E aí, ainda não nascemos e a nossa vida já possui toda uma carga adicional de lutas e desafios a superar, que com o passar do tempo constituirão a normalidade que conhecemos.

A lotaria genética pode proporcionar distúrbios esteticamente agradáveis ou monstruosidades e os outros, os que não se vêem e acarretam deficiências profundas que podem ou não ser contornáveis.

A hipoacusia bilateral profunda é A deficiência auditiva por excelência. É diagnosticada por uma sucessão de exames que se iniciam aos 2 dias de vida e não terminam nunca.
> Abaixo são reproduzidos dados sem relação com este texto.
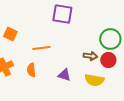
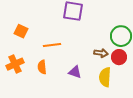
yellow semicircle: (94, 80) -> (105, 77), turned 84

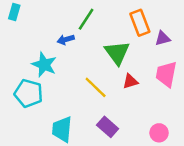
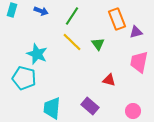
blue arrow: (66, 39) -> (41, 11), moved, turned -144
green triangle: (117, 53) -> (98, 44), size x0.6
red triangle: (130, 81) -> (109, 80), moved, turned 32
yellow line: (96, 87) -> (72, 42), moved

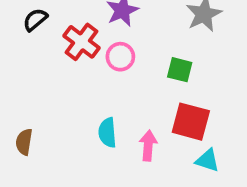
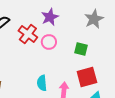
red square: (191, 122) -> (87, 77), turned -30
Após uma série de testes audiológicos e ressonâncias magnéticas para diagnóstico definitivo, somos postos perante a perspectiva da cirurgia, o tal ouvido biónico, que nos ajudará a perceber o mundo também pelo som e a podermos ser nós a traduzi-lo pela nossa própria voz, construído em palavras que nunca falámos na impossibilidade de reproduzir algo que desconhecemos.

Quem pensará duas vezes perante a possibilidade de contornar ou até vencer a imparidade?

É aqui que entram em cena os fundamentalistas do silêncio que, sob a capa da protecção à capacidade e direito absoluto de escolha das minorias, insistem em alternativas como a linguagem gestual ou a leitura labial, e a escolha – ouvir ou não ouvir - partirá exclusivamente do indivíduo com deficiência quando alcançar a idade da decisão.

Quero acreditar que estas pessoas têm boa intenção e são apenas imbuídas de sentimentos protectores, porque de outro modo é incompreensível que nos tempos do audiovisual estejam a condenar um indivíduo a um ostracismo de idade das trevas. Aqui, a questão religiosa nem se põe. Se Deus não deu ouvidos, então terá que ser surdo, ter-lhe-á dado cordas vocais para quê senão para poder falar?

A linguagem gestual e a leitura labial nunca devem ser excluídas da aprendizagem de um surdo, porque ser bilingue e estar comunicável é fundamental. Em última instância, a decisão de não querer ouvir, aí sim, dependerá sempre, única e exclusivamente, do indivíduo em questão se assim o seu livre arbítrio permitir fazer acontecer.

A transição nem sempre é confortável. A confusão e o medo podem marcar negativamente as primeiras horas ou os primeiros dias, até chegar o entendimento de que as palavras rupestres que gesticulamos podem ser pronunciadas, reproduzidas num som que pode chegar até nós e tornar-se música para os nossos "ouvidos biónicos".

É um renascimento para um mundo sonoro, é um milagre, é magia... é isso tudo, as possibilidades são imensas e é fantástico poder acontecer.